Noriega referred to when 10 years ago, the Eastside community was told by RUSD their neighborhood would have their own $12 million elementary school, rather than having to bus their children miles away for schooling. According to Noreiga, when the district ran into legal barriers over potential property, they allocated money away from the Eastside and gave it to other schools.
A list of schools with planned projects under Measure O can be found on the RUSD website. An Eastside elementary school is one of them, but community leaders claim the district’s prioritization of need is off-kilter.
“Like the funding for John W. North High School– it needs $151 million to renovate and it’s supposed to be at the top of the list that needs repairs,” Noriega said. “Yet the school district ignored the assessment and instead of keeping North at the top, they put it down lower and propped up two other high schools for priority funding.”
According to RUSD Board President Tom Hunt, the language that suggests funds get moved around based on the order of a list is incorrect.
The culprits preventing projects from moving forward are ultimately time and legal red tape. One such process is the California Environmental Quality Act (CEQA). CEQA is a complex body of law that requires public entities to consider environmental effects of their projects before approving them. RUSD must comply with CEQA before approving a project by either determining the project is exempt from the CEQA process or by preparing an environmental analysis.
“Each school site that is being funded has its own separate pot and none have anything to do with the other,” Hunt said. “CEQA is a very careful thing to go through and we have to be very very careful during the CEQA process as far as our outreach into the communities.”

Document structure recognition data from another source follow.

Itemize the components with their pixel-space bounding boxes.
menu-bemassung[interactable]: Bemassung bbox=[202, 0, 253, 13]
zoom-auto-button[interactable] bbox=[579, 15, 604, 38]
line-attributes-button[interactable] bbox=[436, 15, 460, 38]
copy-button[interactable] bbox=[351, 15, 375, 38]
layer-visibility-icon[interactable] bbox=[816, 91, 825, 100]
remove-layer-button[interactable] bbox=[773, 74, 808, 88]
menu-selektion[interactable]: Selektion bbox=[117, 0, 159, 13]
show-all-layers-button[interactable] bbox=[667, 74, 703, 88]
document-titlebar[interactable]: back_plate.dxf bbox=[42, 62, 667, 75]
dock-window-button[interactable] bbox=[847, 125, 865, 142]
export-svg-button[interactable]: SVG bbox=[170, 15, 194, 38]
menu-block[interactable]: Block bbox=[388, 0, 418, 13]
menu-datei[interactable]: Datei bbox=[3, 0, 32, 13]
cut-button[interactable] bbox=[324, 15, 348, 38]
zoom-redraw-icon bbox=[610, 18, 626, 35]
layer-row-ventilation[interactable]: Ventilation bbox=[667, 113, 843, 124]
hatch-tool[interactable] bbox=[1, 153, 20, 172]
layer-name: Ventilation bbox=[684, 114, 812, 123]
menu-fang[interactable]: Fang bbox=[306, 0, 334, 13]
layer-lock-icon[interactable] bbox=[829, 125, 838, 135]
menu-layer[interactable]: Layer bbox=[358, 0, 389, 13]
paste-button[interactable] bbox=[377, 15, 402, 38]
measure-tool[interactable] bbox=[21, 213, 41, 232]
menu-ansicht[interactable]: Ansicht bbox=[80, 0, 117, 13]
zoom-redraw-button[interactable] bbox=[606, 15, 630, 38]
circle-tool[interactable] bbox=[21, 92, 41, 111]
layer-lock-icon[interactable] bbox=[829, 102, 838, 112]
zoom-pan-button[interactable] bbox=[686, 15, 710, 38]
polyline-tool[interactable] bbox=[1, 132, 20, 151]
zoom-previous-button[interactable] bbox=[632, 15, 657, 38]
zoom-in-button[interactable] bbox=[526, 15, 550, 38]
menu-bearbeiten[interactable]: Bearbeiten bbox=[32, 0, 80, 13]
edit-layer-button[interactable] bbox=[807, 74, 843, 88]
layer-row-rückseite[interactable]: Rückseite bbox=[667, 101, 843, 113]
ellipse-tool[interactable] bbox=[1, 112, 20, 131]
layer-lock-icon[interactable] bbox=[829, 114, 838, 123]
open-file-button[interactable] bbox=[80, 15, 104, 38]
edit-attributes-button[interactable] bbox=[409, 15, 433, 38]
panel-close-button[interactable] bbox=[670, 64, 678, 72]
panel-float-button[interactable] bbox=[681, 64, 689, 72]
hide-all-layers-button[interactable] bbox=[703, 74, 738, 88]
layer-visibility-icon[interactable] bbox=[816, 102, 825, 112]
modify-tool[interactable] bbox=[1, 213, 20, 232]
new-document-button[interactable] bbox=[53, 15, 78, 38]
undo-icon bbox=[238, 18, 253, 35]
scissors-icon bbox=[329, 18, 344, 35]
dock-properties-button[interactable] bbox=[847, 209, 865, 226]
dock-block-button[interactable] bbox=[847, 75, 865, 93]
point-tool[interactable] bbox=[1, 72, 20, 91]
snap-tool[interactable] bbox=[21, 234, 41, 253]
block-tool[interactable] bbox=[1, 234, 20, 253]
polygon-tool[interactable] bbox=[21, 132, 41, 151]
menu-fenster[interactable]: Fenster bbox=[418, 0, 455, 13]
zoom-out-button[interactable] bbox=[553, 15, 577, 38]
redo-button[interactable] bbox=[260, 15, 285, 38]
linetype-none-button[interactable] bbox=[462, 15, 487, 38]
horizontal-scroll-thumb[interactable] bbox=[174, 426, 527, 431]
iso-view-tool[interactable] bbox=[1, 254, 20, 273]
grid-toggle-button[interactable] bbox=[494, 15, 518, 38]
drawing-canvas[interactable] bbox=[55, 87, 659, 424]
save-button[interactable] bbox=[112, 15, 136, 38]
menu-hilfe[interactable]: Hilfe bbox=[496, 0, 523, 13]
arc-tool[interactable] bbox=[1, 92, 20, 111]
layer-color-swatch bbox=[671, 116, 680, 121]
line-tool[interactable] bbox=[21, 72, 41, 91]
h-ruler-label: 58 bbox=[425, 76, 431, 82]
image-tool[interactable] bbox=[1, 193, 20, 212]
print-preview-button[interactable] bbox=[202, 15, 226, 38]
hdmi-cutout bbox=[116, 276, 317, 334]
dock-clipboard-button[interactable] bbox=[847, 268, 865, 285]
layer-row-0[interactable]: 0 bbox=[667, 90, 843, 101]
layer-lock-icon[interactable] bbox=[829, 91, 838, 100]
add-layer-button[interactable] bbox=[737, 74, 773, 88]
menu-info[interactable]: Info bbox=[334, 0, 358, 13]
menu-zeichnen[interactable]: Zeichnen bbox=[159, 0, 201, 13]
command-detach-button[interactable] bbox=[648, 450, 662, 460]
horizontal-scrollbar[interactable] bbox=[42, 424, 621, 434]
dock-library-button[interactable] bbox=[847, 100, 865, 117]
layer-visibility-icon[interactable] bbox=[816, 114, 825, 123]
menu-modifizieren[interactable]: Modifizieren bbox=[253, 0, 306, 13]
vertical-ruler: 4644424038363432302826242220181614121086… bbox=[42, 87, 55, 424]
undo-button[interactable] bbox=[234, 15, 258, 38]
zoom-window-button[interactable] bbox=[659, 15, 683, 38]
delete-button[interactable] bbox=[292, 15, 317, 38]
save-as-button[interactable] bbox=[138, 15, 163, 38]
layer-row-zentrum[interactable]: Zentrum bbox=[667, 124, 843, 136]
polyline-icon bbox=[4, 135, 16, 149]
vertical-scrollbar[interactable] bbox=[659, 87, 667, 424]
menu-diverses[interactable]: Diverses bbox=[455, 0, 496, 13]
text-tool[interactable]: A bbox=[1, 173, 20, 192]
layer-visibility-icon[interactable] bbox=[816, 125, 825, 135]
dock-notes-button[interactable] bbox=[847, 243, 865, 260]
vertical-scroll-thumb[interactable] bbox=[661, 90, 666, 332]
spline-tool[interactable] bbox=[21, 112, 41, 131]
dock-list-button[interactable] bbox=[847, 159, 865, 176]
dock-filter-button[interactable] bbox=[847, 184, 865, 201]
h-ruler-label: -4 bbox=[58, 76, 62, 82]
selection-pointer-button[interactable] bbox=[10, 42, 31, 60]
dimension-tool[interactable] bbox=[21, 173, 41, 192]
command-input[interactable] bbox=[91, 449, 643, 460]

When considering property for an Eastside elementary school, it took time before RUSD could configure properties that would be right for what they knew the community needs.
“In the Eastside, which is the most densely populated area, there really isn’t a lot of land that will comply with what we have to produce for legal reasons, other than pockets here and there,” Hunt said. “We also have to abide by the California education code, not just CEQA.”
Noriega and Hunt alike both voiced concerns for the future of the district and that children need neighborhood schools.
“The kids have been bussed out of the Eastside for 57 years,” Noriega said. “When you send 500 kids to another school, it’s sustaining that school’s enrollment and not their own neighborhood.”
Hunt too mentioned all the moving pieces he considers when he thinks of who has to bus their child to school and who does not. He said his desire is that all RUSD families would be able to send their children to a quality school close to their home.